You’re not “interested”?

Threatened,
Disorganized,
Losing.

Growing up in Orlando, I wanted to “get into modeling.” My mother was on a fixed budget, though we had some spending money. We did not have the budget for my “I must go to modeling school” expense. However, my mom surprised me, got a new high-interest Choice credit card and paid for the most expensive Modeling & Image school in Orlando. I will never forget the expense she bore, nor would I forget what I had learned at school. Over 10–12 weeks, my mother would drop me off at class and pick me up, this is where I learned valuable skills and lifelong lessons about image and advancing your career. Those lessons allowed me to work in the Modeling industry earning money throughout my teenage years, in fashion shows, print, commercials, etc., before I left for college.

Three decades later, I am an accomplished modern day renaissance woman. I’ve used those lessons from my youth, over and over again. I have heard extraordinary speakers, traveled extensively throughout the world, and run successful businesses. But, something was unsettling, there was a mysterious undercurrent creating inner turbulence. Jolting awake, in the early morning hours before the sun could flood the bedroom, I realized I hadn’t done a damn thing to support women’s rights. Why was that important?

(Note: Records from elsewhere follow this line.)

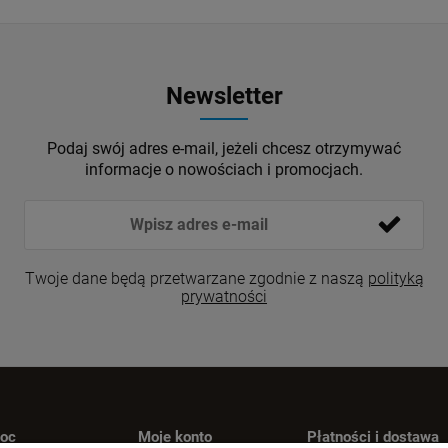
Newsletter
Podaj swój adres e-mail, jeżeli chcesz otrzymywać
informacje o nowościach i promocjach.
Twoje dane będą przetwarzane zgodnie z naszą
polityką
prywatności
oc
Moje konto
Płatności i dostawa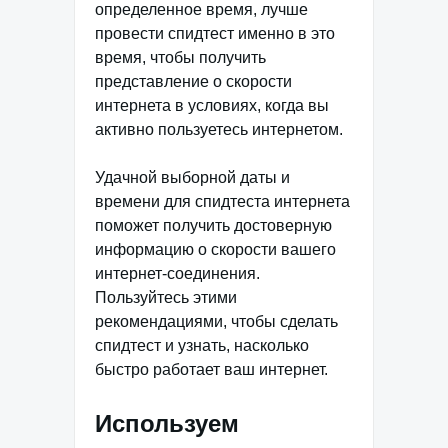
определенное время, лучше
провести спидтест именно в это
время, чтобы получить
представление о скорости
интернета в условиях, когда вы
активно пользуетесь интернетом.
Удачной выборной даты и
времени для спидтеста интернета
поможет получить достоверную
информацию о скорости вашего
интернет-соединения.
Пользуйтесь этими
рекомендациями, чтобы сделать
спидтест и узнать, насколько
быстро работает ваш интернет.
Используем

As things go, I was recently updating my Curriculum Vitae and casually noticed I could have used phrases, such as, “the first female…”, “the only woman…”, “the only women out of…”, to a nauseating extreme. On that morning, I realized that I was able to disrupt the progressive narrative about women, but I had done nothing to secure its prosperous growth.

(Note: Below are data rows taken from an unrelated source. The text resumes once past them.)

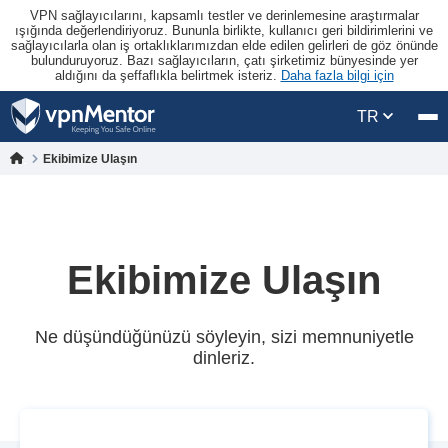
VPN sağlayıcılarını, kapsamlı testler ve derinlemesine araştırmalar
ışığında değerlendiriyoruz. Bununla birlikte, kullanıcı geri bildirimlerini ve
sağlayıcılarla olan iş ortaklıklarımızdan elde edilen gelirleri de göz önünde
bulunduruyoruz. Bazı sağlayıcıların, çatı şirketimiz bünyesinde yer
aldığını da şeffaflıkla belirtmek isteriz.
Daha fazla bilgi için
TR
Ekibimize Ulaşın
Ekibimize Ulaşın
Ne düşündüğünüzü söyleyin, sizi memnuniyetle
dinleriz.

And that is the problem; women between the ages of 35–55 have done very little to maintain the equality milestones our predecessors created. In 1919, women stood outside the White House and demanded that they are allowed to vote. New laws in the 1920s would promote women’s health and education. In the 1960s and 70s, feminists guaranteed, under the law, limited equal rights in the workplaces of universities and colleges and secured the use of contraception, along with abortions rights.

Now we approach the 3rd Wave of Feminism, which is quietly protesting social reform against people’s unconscious biases. But, we have not taken care of the 2nd Wave, this newest generation is running with a grassroots movement that does not have a platform to build on. Our current government is still not set to guarantee women equal pay or representation; and the abortion issue, along with women’s health rights, is still on the chopping block almost monthly.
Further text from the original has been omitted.